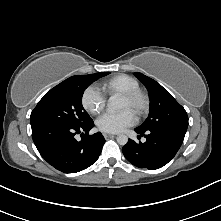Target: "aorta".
<instances>
[{"mask_svg": "<svg viewBox=\"0 0 221 221\" xmlns=\"http://www.w3.org/2000/svg\"><path fill=\"white\" fill-rule=\"evenodd\" d=\"M121 108V103L119 101V99H117L116 97H110L107 103V111L109 113H113L116 112L117 110H119ZM128 142V137L126 135H119L117 136V143L119 145H126Z\"/></svg>", "mask_w": 221, "mask_h": 221, "instance_id": "1", "label": "aorta"}]
</instances>
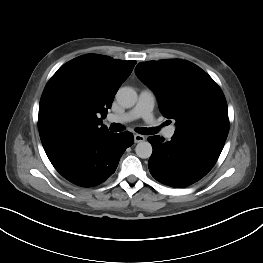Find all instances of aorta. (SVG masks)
I'll return each instance as SVG.
<instances>
[{"mask_svg": "<svg viewBox=\"0 0 263 263\" xmlns=\"http://www.w3.org/2000/svg\"><path fill=\"white\" fill-rule=\"evenodd\" d=\"M117 102L125 108H131L137 102V93L131 87H122L116 94ZM152 145L147 141H141L136 145L135 152L139 158L147 159L152 155Z\"/></svg>", "mask_w": 263, "mask_h": 263, "instance_id": "aorta-1", "label": "aorta"}]
</instances>
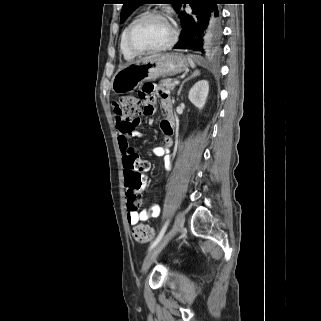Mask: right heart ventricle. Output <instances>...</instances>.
<instances>
[{
	"mask_svg": "<svg viewBox=\"0 0 321 321\" xmlns=\"http://www.w3.org/2000/svg\"><path fill=\"white\" fill-rule=\"evenodd\" d=\"M135 19H132L128 24L127 26L124 28V30L122 31V34H121V37H120V51L122 53V56L125 60H133L136 58V55L132 54L128 49H127V46H126V43H125V38H126V33H127V30L129 28V26L131 25V23L134 21Z\"/></svg>",
	"mask_w": 321,
	"mask_h": 321,
	"instance_id": "right-heart-ventricle-1",
	"label": "right heart ventricle"
}]
</instances>
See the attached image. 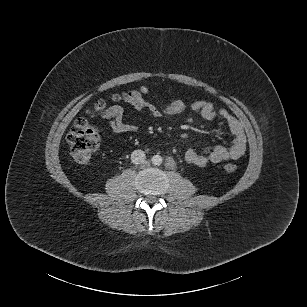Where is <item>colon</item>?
Wrapping results in <instances>:
<instances>
[{"label": "colon", "mask_w": 307, "mask_h": 307, "mask_svg": "<svg viewBox=\"0 0 307 307\" xmlns=\"http://www.w3.org/2000/svg\"><path fill=\"white\" fill-rule=\"evenodd\" d=\"M120 96H114L113 101H120ZM108 108L104 100H98L94 106L87 111L90 117L102 115ZM67 142L70 146V153L73 159L80 163H88L99 151L101 146V132L99 128L89 123L87 119L77 120L67 134ZM224 170L227 173H234L236 165L226 164Z\"/></svg>", "instance_id": "5ec220e1"}]
</instances>
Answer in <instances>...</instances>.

_ _ _

● What the exercise asks: Show every line from the listing that contains "label".

● Written answer:
[{"mask_svg": "<svg viewBox=\"0 0 221 221\" xmlns=\"http://www.w3.org/2000/svg\"><path fill=\"white\" fill-rule=\"evenodd\" d=\"M121 108V103L119 101V99H117L116 97H110L107 103V111L109 113H113L116 112L117 110H119ZM128 142V137L126 135H119L117 136V143L119 145H126Z\"/></svg>", "mask_w": 221, "mask_h": 221, "instance_id": "1", "label": "aorta"}]
[{"mask_svg": "<svg viewBox=\"0 0 263 263\" xmlns=\"http://www.w3.org/2000/svg\"><path fill=\"white\" fill-rule=\"evenodd\" d=\"M117 102L125 108H131L137 102V93L131 87H122L116 94ZM152 145L147 141H141L136 145L135 152L139 158L147 159L152 155Z\"/></svg>", "mask_w": 263, "mask_h": 263, "instance_id": "aorta-1", "label": "aorta"}]
	"label": "right heart ventricle"
[{"label": "colon", "mask_w": 307, "mask_h": 307, "mask_svg": "<svg viewBox=\"0 0 307 307\" xmlns=\"http://www.w3.org/2000/svg\"><path fill=\"white\" fill-rule=\"evenodd\" d=\"M120 96H114L113 101H120ZM108 108L104 100H98L94 106L87 111L90 117L102 115ZM67 142L70 146V153L73 159L80 163H88L99 151L101 146V132L99 128L89 123L87 119L77 120L67 134ZM224 170L227 173H234L236 165L226 164Z\"/></svg>", "instance_id": "5ec220e1"}]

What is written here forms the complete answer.